Difference between ShrinkFactorPerLevel and Shrink

reox · June 16, 2020, 6:24am

I want to register some images, however the image size is too fine for my purposes and lower resolutions do need less memory and registration time. Resizing them to a 10th of the size should also work.

I tried now two different approaches: Shrinking the image manually using Shrink and using SetShrinkFactorsPerLevel (with a single level and sigmas set to 0) on the ImageRegistrationMethod.
I know that the latter has a little bit different meaning, however I thought that both should end up with the same results.
But instead, using Shrink runs in almost no time, while SetShrinkFactorsPerLevel required roughly 30x longer.

What I noticed is, that when SetShrinkFactorsPerLevel runs, it seems to only use a single core, while Shrink seems to run multithreaded.
I thought that SetShrinkFactorsPerLevel is a convenient wrapper, but it looks like it does something different?

I’m using SimpleITK 2.0.0rc1.post224 with ITK 5.2.

blowekamp · June 16, 2020, 1:38pm

When you say you are reducing by 10x, is that 10^2 or 10^3? Either way you are reducing the the size of the image significantly. I’m wondering if you are running out of memory during the scaling process?

You are using a simga of 0 so there is no Gaussian filtering. Note that in ITKv4 the DiscreteGaussian was used, but in ITKv5 it has been changed to the SmoothingRecursiveGaussian for significant performance improvements.

The Shrink is a quick filter but without and low-pass or bandpass filter. I generally prefer the the BinShrink as it at least uses a square kernel.

The ImageRegistrationMethod uses the ResampleImageFilter which is also multi-threaded ( and slower compared to the shrinkers without much benefit if no Gaussian smoothing is used ). Since you are observing that it appears single threaded, I suspect that there may be some memory limitations here.

If further assistance is needed, please create a minimal reproducible example with synthetic/generated images so we can test the reproducibility your observations.

reox · June 16, 2020, 4:51pm

Thank you for all the information, that was already helpful!
By 10x I meant I either use SetShrinkFactorsPerLevel([10]) or Shrink([10, 10, 10]) - I guessed that both does the same?

Here is a simple testprogram, measured on 32 cores with enough RAM.

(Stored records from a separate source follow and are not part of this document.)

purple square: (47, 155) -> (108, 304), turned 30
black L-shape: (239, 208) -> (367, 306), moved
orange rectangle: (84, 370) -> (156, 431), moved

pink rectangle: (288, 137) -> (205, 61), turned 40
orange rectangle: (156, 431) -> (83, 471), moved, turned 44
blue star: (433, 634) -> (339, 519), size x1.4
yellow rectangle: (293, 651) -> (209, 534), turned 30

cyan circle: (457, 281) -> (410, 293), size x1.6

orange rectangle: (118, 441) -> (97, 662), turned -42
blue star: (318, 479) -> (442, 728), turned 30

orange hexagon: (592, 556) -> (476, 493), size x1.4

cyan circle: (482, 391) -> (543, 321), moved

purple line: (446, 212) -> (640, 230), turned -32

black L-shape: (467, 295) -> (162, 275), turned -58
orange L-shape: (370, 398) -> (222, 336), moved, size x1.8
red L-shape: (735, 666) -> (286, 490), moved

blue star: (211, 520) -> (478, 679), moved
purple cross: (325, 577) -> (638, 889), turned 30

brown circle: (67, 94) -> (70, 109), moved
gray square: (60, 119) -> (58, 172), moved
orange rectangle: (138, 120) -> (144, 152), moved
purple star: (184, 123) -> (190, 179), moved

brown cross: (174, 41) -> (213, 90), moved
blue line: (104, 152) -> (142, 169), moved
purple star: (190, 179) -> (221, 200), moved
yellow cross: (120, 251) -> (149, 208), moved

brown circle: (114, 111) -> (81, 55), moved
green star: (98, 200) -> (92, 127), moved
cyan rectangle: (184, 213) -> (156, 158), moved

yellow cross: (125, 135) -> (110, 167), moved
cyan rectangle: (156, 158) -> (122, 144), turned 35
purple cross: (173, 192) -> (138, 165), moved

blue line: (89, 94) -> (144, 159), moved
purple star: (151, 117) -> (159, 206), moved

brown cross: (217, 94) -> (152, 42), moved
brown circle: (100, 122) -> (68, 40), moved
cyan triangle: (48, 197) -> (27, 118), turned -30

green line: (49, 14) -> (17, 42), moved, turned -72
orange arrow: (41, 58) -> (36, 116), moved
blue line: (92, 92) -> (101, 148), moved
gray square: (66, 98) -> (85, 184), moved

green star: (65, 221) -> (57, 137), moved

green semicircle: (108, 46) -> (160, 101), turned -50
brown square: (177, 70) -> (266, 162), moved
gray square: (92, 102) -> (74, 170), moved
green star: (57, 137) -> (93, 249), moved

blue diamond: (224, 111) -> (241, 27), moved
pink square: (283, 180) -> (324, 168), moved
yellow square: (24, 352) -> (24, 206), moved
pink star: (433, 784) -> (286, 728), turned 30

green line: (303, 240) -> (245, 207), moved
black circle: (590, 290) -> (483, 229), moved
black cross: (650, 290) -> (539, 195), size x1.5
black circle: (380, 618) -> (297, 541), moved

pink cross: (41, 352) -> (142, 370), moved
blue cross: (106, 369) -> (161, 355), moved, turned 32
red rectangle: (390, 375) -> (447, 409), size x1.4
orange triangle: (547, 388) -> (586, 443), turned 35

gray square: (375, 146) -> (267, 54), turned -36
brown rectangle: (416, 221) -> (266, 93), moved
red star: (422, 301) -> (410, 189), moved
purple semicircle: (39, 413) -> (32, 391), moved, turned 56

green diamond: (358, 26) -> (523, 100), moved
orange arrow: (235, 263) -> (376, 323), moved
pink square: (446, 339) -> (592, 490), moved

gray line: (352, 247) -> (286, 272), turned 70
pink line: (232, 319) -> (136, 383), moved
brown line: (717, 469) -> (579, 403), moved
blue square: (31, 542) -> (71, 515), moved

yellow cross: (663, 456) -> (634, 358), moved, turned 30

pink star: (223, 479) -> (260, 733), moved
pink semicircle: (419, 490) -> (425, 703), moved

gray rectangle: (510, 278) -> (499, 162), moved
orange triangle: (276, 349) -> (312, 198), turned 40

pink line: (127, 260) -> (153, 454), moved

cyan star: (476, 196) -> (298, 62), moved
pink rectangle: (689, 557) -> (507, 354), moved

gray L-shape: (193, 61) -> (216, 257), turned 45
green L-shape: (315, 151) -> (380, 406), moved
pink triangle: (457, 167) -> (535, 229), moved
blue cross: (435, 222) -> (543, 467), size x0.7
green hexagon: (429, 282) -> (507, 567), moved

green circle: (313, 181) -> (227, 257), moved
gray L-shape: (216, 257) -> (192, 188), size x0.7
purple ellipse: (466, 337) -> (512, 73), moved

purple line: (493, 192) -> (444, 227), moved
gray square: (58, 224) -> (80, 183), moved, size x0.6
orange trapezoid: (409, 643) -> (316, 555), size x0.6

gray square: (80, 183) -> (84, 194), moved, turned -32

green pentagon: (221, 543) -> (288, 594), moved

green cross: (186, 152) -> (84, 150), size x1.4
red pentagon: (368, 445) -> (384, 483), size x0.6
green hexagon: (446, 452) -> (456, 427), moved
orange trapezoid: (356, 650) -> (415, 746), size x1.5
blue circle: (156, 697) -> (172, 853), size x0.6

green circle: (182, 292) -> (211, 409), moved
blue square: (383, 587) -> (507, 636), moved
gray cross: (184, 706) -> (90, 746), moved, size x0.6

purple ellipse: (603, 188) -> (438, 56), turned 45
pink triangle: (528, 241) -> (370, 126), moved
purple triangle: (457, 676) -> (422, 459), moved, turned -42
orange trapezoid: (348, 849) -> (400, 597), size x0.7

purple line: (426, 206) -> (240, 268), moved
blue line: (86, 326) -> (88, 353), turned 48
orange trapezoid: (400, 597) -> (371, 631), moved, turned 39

loaded and casted images...
Runtime Shrink: 2.800898551940918
ConjugateGradientLineSearchOptimizerv4Template: Convergence checker passed at iteration 33.
(10.000000002169225, -6.000000002288125, -4.999999997720458)
WARNING: In /tmp/SimpleITK-build/ITK-prefix/include/ITK-5.2/itkCorrelationImageToImageMetricv4HelperThreader.hxx, line 85
CorrelationImageToImageMetricv4HelperThreader (0x55e29f4fa610): collected only zero points

WARNING: In /tmp/SimpleITK-build/ITK-prefix/include/ITK-5.2/itkObjectToObjectMetric.hxx, line 579
CorrelationImageToImageMetricv4 (0x55e29f0e6780): No valid points were found during metric evaluation. For image metrics, verify that the images overlap appropriately. For instance, you can align the image centers by translation. For point-set metrics, verify that the fixed points, once transformed into the virtual domain space, actually lie within the virtual domain.

Runtime Full Resolution: 2042.098801612854
ConjugateGradientLineSearchOptimizerv4Template: Convergence checker passed at iteration 35.
(9.99999974948408, -6.000008512885042, -4.999999966672995)
Runtime Laplace: 21.282774209976196
ConjugateGradientLineSearchOptimizerv4Template: Convergence checker passed at iteration 31.
(-6.421247795372761e-05, 0.00034781758850254953, 0.00033390488498277537)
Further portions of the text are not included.